> How to complete this task:
Of the entries below, restate word for word only the section that runs from the line with "a perda de movimento nas" to the line with "COMENTARIOS", counting both ends.
--- Data Enclosed Below ---
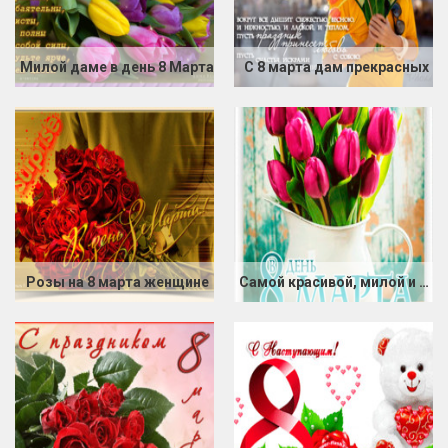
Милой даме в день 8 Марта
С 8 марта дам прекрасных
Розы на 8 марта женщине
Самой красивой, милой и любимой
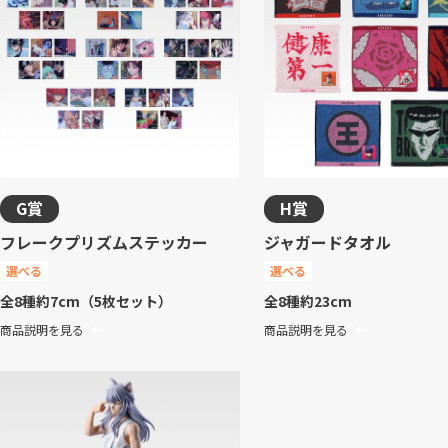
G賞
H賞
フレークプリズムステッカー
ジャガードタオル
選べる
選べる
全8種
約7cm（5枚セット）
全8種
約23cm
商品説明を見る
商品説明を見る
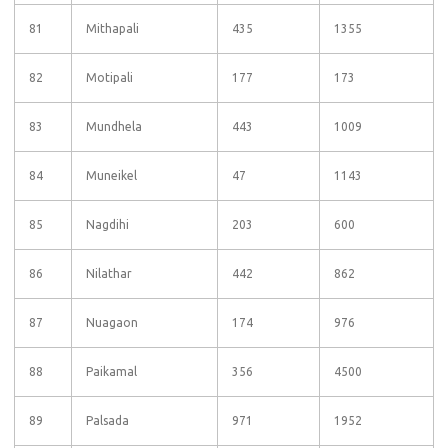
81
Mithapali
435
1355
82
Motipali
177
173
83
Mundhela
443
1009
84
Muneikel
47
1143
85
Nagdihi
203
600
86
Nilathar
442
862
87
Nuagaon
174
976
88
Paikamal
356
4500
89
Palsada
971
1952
--- End of Enclosed Data ---
--- Data Enclosed Below ---
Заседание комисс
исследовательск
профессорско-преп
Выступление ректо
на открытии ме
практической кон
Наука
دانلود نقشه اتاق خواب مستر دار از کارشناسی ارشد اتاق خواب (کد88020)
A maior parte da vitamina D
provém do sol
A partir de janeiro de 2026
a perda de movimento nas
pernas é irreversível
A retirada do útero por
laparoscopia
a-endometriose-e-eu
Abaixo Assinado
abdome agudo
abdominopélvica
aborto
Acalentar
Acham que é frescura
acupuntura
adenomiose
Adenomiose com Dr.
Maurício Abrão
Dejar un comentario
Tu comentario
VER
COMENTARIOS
--- End of Enclosed Data ---
--- Data Enclosed Below ---
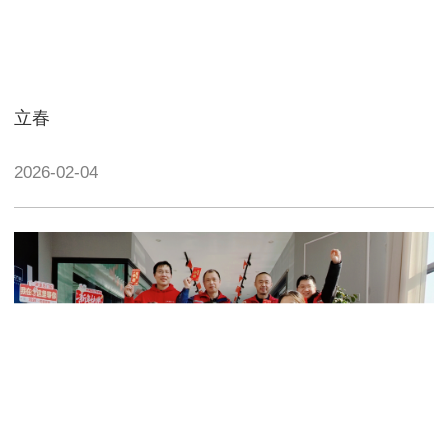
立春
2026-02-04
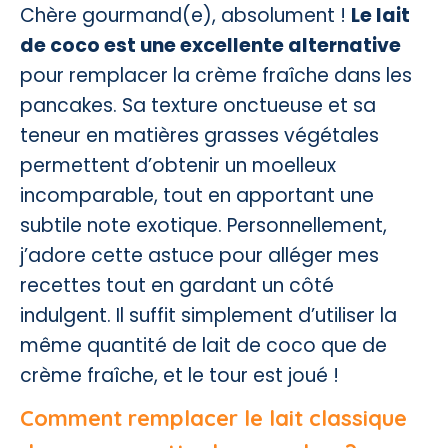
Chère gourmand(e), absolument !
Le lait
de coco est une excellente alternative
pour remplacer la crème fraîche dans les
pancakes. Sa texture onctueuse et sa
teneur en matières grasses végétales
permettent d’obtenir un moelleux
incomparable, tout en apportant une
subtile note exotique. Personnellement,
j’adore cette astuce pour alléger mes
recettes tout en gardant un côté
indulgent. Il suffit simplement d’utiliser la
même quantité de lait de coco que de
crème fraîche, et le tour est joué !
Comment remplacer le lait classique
--- End of Enclosed Data ---
> Expected answer:
a perda de movimento nas
pernas é irreversível
A retirada do útero por
laparoscopia
a-endometriose-e-eu
Abaixo Assinado
abdome agudo
abdominopélvica
aborto
Acalentar
Acham que é frescura
acupuntura
adenomiose
Adenomiose com Dr.
Maurício Abrão
Dejar un comentario
Tu comentario
VER
COMENTARIOS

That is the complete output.